Trace metals serve as cofactors for enzymes in the body, especially those necessary for sugar control and insulin activity. Cofactors increase the speed of reactions. Examples are chromium (Cr), zinc (Zn), selenium (Se), lithium (Li) and vanadium (Va). Deficiencies of any of these trace minerals appear to be important to immunity and metabolism. Cr increases insulin sensitivity, Se and Ze have antioxidant properties, and Va blocks phosphatases. These also provide promise for trace mineral therapies for diabetes.
People with Cr deficiency have impaired glucose tolerance, fasting hyperglycemia and abnormal lipids. Currently, a number of popular diet plans in the United States contain little Cr. Cr is poorly absorbed. High amounts of Cr are found in barley.
Hexavalent Cr is toxic. Cr picolinate is widely used since it is soluble in water at neutral pH. It is poorly absorbed into the blood stream. It seems to make the blood more sensitive to the insulin present. GTF (glucose tolerance factor) Cr from brewer’s yeast improves glucose transport in the presence of insulin. It contains Cr, nicotinic acid and 3 amino acids of glutathione. Cr may be best for treating insulin resistance.
Zn is important in the functioning of many enzymes, in insulin metabolism, and as an antioxidant. Zn is supplied through cereals, meat, seafood and dairy products, but it is not stored and must be consumed on a regular basis. Iron and copper compete with Zn for absorption, and Zn absorption is reduced in inflammatory bowel disease. Zn also helps stabilize insulin and in the storage of insulin in the pancreas. It is a very strong antioxidant. Some studies of diabetics report low levels of Zn and high levels of copper. Zn can correct oxidative stress, but slightly reduces the risk of type 2 diabetes in people who are only Zn deficient.

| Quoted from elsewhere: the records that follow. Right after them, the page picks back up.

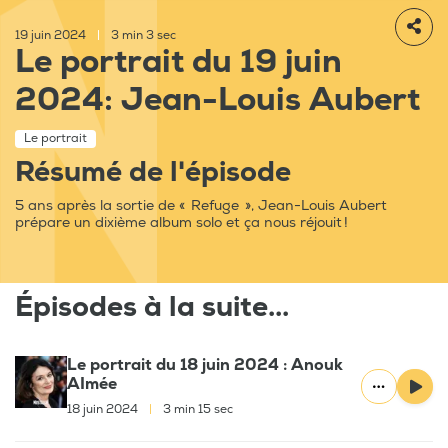
19 juin 2024
|
3 min 3 sec
Le portrait du 19 juin
2024: Jean-Louis Aubert
Le portrait
Résumé de l'épisode
5 ans après la sortie de « Refuge », Jean-Louis Aubert
prépare un dixième album solo et ça nous réjouit !
Épisodes à la suite...
Le portrait du 18 juin 2024 : Anouk
AImée
18 juin 2024
|
3 min 15 sec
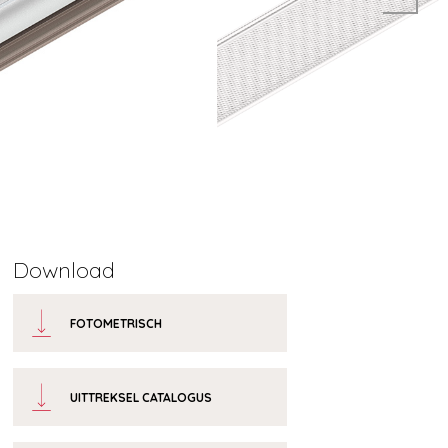
Download
FOTOMETRISCH
UITTREKSEL CATALOGUS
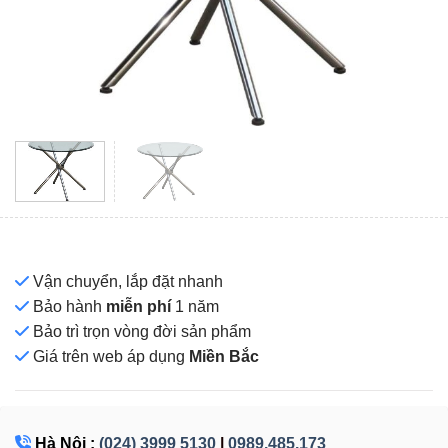
Vận chuyển, lắp đặt nhanh
Bảo hành
miễn phí
1 năm
Bảo trì trọn vòng đời sản phẩm
Giá
trên web áp dụng
Miền Bắc
Hà Nội :
(024) 3999 5130
|
0989.485.173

Dietary Se is a well-absorbed antioxidant. Complexes of Se and protein (selenoproteins) include glutathione peroxidase and thioredoxin reductase, which help direct Se to tissues. Low Se levels are seen in diabetics with oxidative stress. In young adults with the highest levels of Se, lower levels of triglycerides are found.
Va is known to have anti-diabetic properties, but it is uncertain whether Va is an essential element. It can cause side effects of weight loss, and gastrointestinal discomfort, while Va complexes have fewer side effects. Va has been called an “insulin mimetic”, but it may actually increase the effect of insulin. This may be why it doesn’t work well for insulin resistance. Interestingly, it may help in severe diabetes.
Li is used in neurological disorders, as well as mood and bipolar disorders. Magnesium levels have been found to be low in many people with type 2 diabetes, but there is some disagreement about the treatment of low magnesium in prediabetic states.
CONCLUSION: Overall, trace mineral supplementation in diabetes has not shown the beneficial results expected. Results are especially poor if the patient does not have a trace mineral deficiency. (Organic derivative forms of the minerals are better than nonorganic forms.)